Eles são os chulos (pimps) da guerra, fantoches do Pentágono, um Estado dentro de um Estado, e o complexo militar-industrial financia generosamente os seus think tanks – Project for the New American Century, American Enterprise Institute, Foreign Policy Initiative, Institute for the Study of War, Atlantic Council e Brookings Institute. Tal como algumas espécies mutantes de bactérias resistentes a antibióticos, eles não podem ser derrotados. Não importa quão errados estejam, quão absurdas sejam suas teorias, quantas vezes mintam ou denigram outras culturas e sociedades como incivilizadas ou quantas intervenções militares assassinas correm mal. Eles são inamovíveis, os mandarins parasitas do poder que são vomitados nos últimos dias de qualquer império, incluindo o dos EUA, saltando de uma catástrofe auto-destrutiva para outra.

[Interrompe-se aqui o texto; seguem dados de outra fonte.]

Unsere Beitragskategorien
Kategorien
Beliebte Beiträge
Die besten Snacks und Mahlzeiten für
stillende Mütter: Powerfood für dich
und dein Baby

Passei 20 anos como correspondente estrangeiro relatando o sofrimento, a miséria e os ataques assassinos destes vigaristas das guerras projetadas e financiadas. Meu primeiro encontro com eles foi na América Central. Elliot Abrams – condenado por fornecer testemunho falso ao Congresso sobre o Caso Irão-Contras e posteriormente perdoado pelo presidente George H.W. Bush para que pudesse voltar ao governo e vender-nos a Guerra do Iraque – e Robert Kagan, diretor do gabinete de diplomacia pública do Departamento de Estado para a América Latina – eram propagandistas dos brutais regimes militares em El Salvador e Guatemala, bem como dos violadores e bandidos homicidas que compunham as forças sem princípios dos Contras que lutavam contra o governo sandinista na Nicarágua, financiadas ilegalmente. O trabalho deles era desacreditar aa nossas reportagens.

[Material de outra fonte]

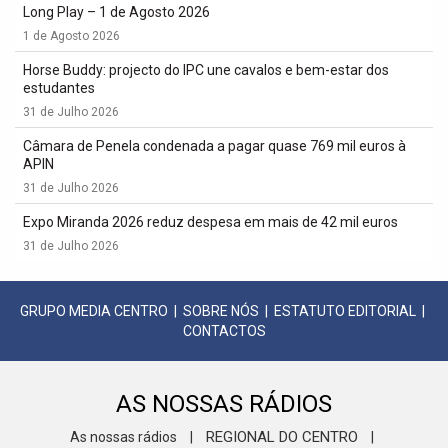
Long Play – 1 de Agosto 2026
1 de Agosto 2026
Horse Buddy: projecto do IPC une cavalos e bem-estar dos
estudantes
31 de Julho 2026
Câmara de Penela condenada a pagar quase 769 mil euros à
APIN
31 de Julho 2026
Expo Miranda 2026 reduz despesa em mais de 42 mil euros
31 de Julho 2026
GRUPO MEDIA CENTRO
|
SOBRE NÓS
|
ESTATUTO EDITORIAL
|
CONTACTOS
AS NOSSAS RÁDIOS
REGIONAL DO CENTRO
As nossas rádios
|
|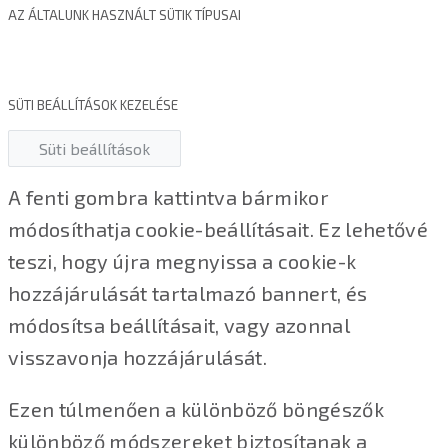
AZ ÁLTALUNK HASZNÁLT SÜTIK TÍPUSAI
SÜTI BEÁLLÍTÁSOK KEZELÉSE
Süti beállítások
A fenti gombra kattintva bármikor
módosíthatja cookie-beállításait. Ez lehetővé
teszi, hogy újra megnyissa a cookie-k
hozzájárulását tartalmazó bannert, és
módosítsa beállításait, vagy azonnal
visszavonja hozzájárulását.
Ezen túlmenően a különböző böngészők
különböző módszereket biztosítanak a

“Tal como algumas espécies mutantes de bactérias resistentes a antibióticos, eles não podem ser derrotados”

Eles, e o seu círculo de companheiros amantes da guerra, passaram a pressionar a expansão da NATO na Europa Central e Oriental após a queda do Muro de Berlim, violando o acordo para não estender a NATO para além das fronteiras de uma Alemanha unificada e antagonizando imprudentemente a Rússia. Eles eram e são animadores de claque (cheerleaders) do Estado de apartheid de Israel, justificando crimes de guerra contra os palestinianos e confundindo os míopes interesses de Israel com os dos EUA. Foram os autores da política de invasão do Afeganistão, Iraque, Síria e Líbia. Robert Kagan e William Kristol, com a sua típica falta de noção, escreveram em abril de 2002 que “a estrada que leva à verdadeira segurança e paz” é “a estrada que atravessa Bagdade”.

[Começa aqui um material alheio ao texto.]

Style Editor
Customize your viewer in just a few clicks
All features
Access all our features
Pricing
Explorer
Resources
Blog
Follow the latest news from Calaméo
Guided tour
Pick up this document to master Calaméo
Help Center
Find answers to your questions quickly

Vimos como isso funcionou. Este caminho levou à dissolução do Iraque, à destruição da sua infraestrura civil, incluindo a aniquilação de 18 das 20 centrais eléctricas e de quase todos os sistemas de bombagem de água e saneamento durante um período de 43 dias quando 90 000 toneladas de bombas foram despejadas sobre o país, à ascensão de grupos jihadistas radicais em toda a região e a Estados falidos.

A guerra no Iraque, juntamente com a humilhante derrota no Afeganistão, destruiu a ilusão da hegemonia militar e global dos EUA. Também infligiu aos iraquianos, que nada tinham a ver com os ataques de 11 de setembro, a matança generalizada de civis, a tortura e a humilhação sexual de prisioneiros iraquianos e a ascensão do Irão como potência proeminente na região.

A pressão para a guerra e o derrube de governos

Eles continuam a pedir uma guerra com o Irão, com Fred Kagan afirmando que “não há nada que possamos fazer além de atacar para forçar o Irão a desistir de ter armas nucleares”. Eles pressionaram pelo derrube do presidente Nicolás Maduro, depois de tentarem fazer o mesmo com Hugo Chávez, na Venezuela. Eles têm como alvo Daniel Ortega, seu antigo inimigo na Nicarágua.

Eles abraçam um nacionalismo cego que os proíbe de ver o mundo de qualquer perspetiva que não seja a sua. Nada sabem sobre os mecanismos da guerra, suas consequências ou inevitáveis reações. Nada sabem sobre os povos e culturas que tomam como alvo para regenerarem pela violência. Acreditam no direito divino de impor os seus “valores” aos outros pela força. Fiasco atrás de fiasco. Agora estão a alimentar uma guerra com a Rússia.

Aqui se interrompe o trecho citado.